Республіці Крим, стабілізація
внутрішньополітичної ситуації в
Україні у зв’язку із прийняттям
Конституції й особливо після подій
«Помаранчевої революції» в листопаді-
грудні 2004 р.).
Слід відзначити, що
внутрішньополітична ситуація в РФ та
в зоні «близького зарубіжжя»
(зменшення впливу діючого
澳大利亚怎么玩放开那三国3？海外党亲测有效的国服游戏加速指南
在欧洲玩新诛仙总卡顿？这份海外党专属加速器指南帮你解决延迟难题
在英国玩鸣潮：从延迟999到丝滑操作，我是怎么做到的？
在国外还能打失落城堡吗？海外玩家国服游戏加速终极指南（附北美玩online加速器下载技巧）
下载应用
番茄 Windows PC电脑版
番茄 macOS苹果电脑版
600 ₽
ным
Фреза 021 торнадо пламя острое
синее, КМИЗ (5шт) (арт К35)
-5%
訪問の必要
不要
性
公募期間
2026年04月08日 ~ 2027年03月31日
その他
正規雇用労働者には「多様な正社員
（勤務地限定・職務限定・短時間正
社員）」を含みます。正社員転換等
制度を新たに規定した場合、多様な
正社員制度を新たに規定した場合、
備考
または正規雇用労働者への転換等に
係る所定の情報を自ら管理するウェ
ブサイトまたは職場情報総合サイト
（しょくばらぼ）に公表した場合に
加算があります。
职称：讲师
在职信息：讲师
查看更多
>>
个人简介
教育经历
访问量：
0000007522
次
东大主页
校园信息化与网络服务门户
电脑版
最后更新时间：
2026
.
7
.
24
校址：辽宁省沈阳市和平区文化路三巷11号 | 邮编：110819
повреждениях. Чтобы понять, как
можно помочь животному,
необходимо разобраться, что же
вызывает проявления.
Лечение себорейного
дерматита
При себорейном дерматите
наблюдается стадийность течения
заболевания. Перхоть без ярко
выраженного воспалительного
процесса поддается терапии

⁂

→ **Exercise goal**
Every record above must be duplicated exactly.

→ **Completed exercise**
Республіці Крим, стабілізація
внутрішньополітичної ситуації в
Україні у зв’язку із прийняттям
Конституції й особливо після подій
«Помаранчевої революції» в листопаді-
грудні 2004 р.).
Слід відзначити, що
внутрішньополітична ситуація в РФ та
в зоні «близького зарубіжжя»
(зменшення впливу діючого
澳大利亚怎么玩放开那三国3？海外党亲测有效的国服游戏加速指南
在欧洲玩新诛仙总卡顿？这份海外党专属加速器指南帮你解决延迟难题
在英国玩鸣潮：从延迟999到丝滑操作，我是怎么做到的？
在国外还能打失落城堡吗？海外玩家国服游戏加速终极指南（附北美玩online加速器下载技巧）
下载应用
番茄 Windows PC电脑版
番茄 macOS苹果电脑版
600 ₽
ным
Фреза 021 торнадо пламя острое
синее, КМИЗ (5шт) (арт К35)
-5%
訪問の必要
不要
性
公募期間
2026年04月08日 ~ 2027年03月31日
その他
正規雇用労働者には「多様な正社員
（勤務地限定・職務限定・短時間正
社員）」を含みます。正社員転換等
制度を新たに規定した場合、多様な
正社員制度を新たに規定した場合、
備考
または正規雇用労働者への転換等に
係る所定の情報を自ら管理するウェ
ブサイトまたは職場情報総合サイト
（しょくばらぼ）に公表した場合に
加算があります。
职称：讲师
在职信息：讲师
查看更多
>>
个人简介
教育经历
访问量：
0000007522
次
东大主页
校园信息化与网络服务门户
电脑版
最后更新时间：
2026
.
7
.
24
校址：辽宁省沈阳市和平区文化路三巷11号 | 邮编：110819
повреждениях. Чтобы понять, как
можно помочь животному,
необходимо разобраться, что же
вызывает проявления.
Лечение себорейного
дерматита
При себорейном дерматите
наблюдается стадийность течения
заболевания. Перхоть без ярко
выраженного воспалительного
процесса поддается терапии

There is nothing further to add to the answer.